Marketplaces can generate listings through several methods, including inventory acquisition, user input, or interaction with liquid instruments. Inventory acquisition involves the marketplace sourcing and purchasing a desirable asset and listing it for sale. It is capital intensive but provides users with guaranteed execution and stable listings, as well as acting as a revenue stream for the marketplace as it likely sells the credits for higher than their acquisition cost. Inventory acquisition can also be used to corner the market and force participants to interact with the platform if they want to access certain credits. 

Generating listings via user input moves the capital requirements from the marketplace to its users, as users add their own listings to the platform (e.g. project developers or brokers listing their available credits). This approach requires a strong ecosystem with high-quality assets to be effective. 
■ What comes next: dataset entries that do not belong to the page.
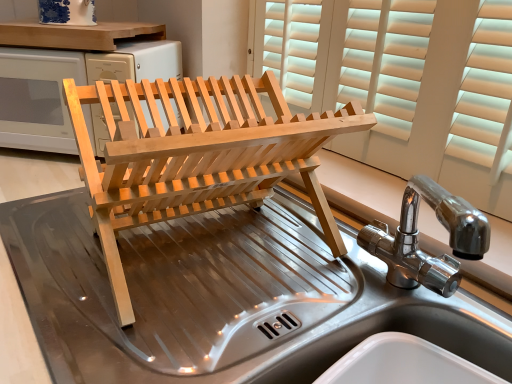 Question: Considering the positions of natural wood dish rack at center and stainless steel sink at center, the second sink from the top, in the image, is natural wood dish rack at center wider or thinner than stainless steel sink at center, the second sink from the top,?

Choices:
 (A) thin
 (B) wide

Answer: (A)

Question: In terms of size, does natural wood dish rack at center appear bigger or smaller than stainless steel sink at center, which ranks as the first sink in bottom-to-top order?

Choices:
 (A) big
 (B) small

Answer: (B)

Question: Which is farther from the stainless steel sink at center, the second sink from the top?

Choices:
 (A) polished stainless steel sink at center, placed as the 1th sink when sorted from top to bottom
 (B) natural wood dish rack at center

Answer: (A)

Question: Estimate the real-world distances between objects in this image. Which object is farther from the polished stainless steel sink at center, placed as the 1th sink when sorted from top to bottom?

Choices:
 (A) natural wood dish rack at center
 (B) stainless steel sink at center, the second sink from the top

Answer: (B) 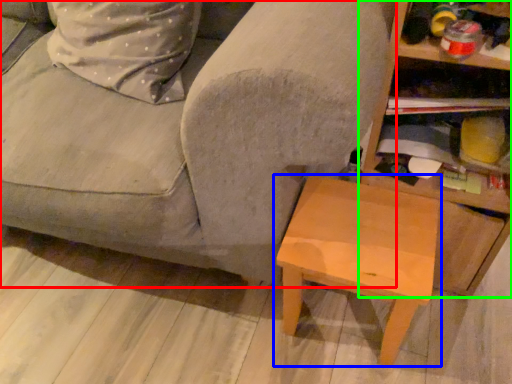 Question: Considering the real-world distances, which object is farthest from studio couch (highlighted by a red box)? table (highlighted by a blue box) or shelf (highlighted by a green box)?

Choices:
 (A) table
 (B) shelf

Answer: (B)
The use of liquid instruments, such as pools, is a relatively nascent method for generating marketplace listings. It involves the marketplace listing the underlying assets available within the instrument and using the instrument to acquire the credits after an order is placed on the marketplace. This approach does not require marketplaces to take on personal inventory and provides them with reliable execution. However, they have less control over the projects available within the liquid instrument as the pool’s composition is up to the discretion of the market participants using that instrument. This means that marketplaces utilizing liquid instruments may have a wider range of assets available for trading at lower costs but will not be able to curate the listings as tightly.

To use liquid instruments for asset listings, the marketplace needs some level of certainty around the credits being traded within a liquid instrument and their availability. Contracts do not guarantee specific projects prior to trade execution and settlement, so cannot be used for this kind of activity by marketplaces. Pools, on the other hand, do provide a collection of known underlying assets and their corresponding quantities that can be redeemed at a user’s discretion. These unique features of pools allow them to be used by marketplaces to list assets without having to take on inventory for those listings. You can learn more about liquid instruments in environmental markets in our ‘Unlocking environmental asset liquidity’ blog. 

What are exchanges?

An exchange is a type of trading venue where liquid instruments such as stocks, commodities, and derivatives are traded. Traditionally, exchanges run an order book or a list of buy and sell orders that are matched with a matching engine and settled via a clearing house or other mechanism; however, other exchange types such as Automated Market Makers (AMMs) have recently gained prominence. 

Liquid instruments have a large number of orders and exchange infrastructure needs to be able to handle them, i.e. aggregate a high volume of market intent and produce a market price as a result. Traditional exchanges do this by running a matching engine against orders, with market makers filling in gaps in orders to increase the frequency of order matches.

The reliance of order book exchanges on market makers to fill orders with reasonable timing requires that the specifications of the order book exchange facilitate market-maker interaction. This means high-frequency matching and settlement. Other types of exchange, such as AMMs, get around this by producing prices algorithmically. They come with another set of tradeoffs and considerations that are beyond the scope of this piece. 

Well-known exchanges include the New York Stock Exchange, the Nasdaq, and the Chicago Mercantile Exchange. In the context of the Voluntary Carbon Market (VCM), the main exchanges are XPANSIV’s CBL Market and AirCarbon Exchange. In the ReFi space, Neutral will act as an exchange for the next generation of liquid instruments. These exchanges create liquid instruments (e.g. N-GEO on CBL Market) and provide the necessary infrastructure to trade such instruments. The intended outcome of liquid instruments on exchange infrastructure is to produce reliable pricing and provide a venue where intermediaries can execute large trades easily.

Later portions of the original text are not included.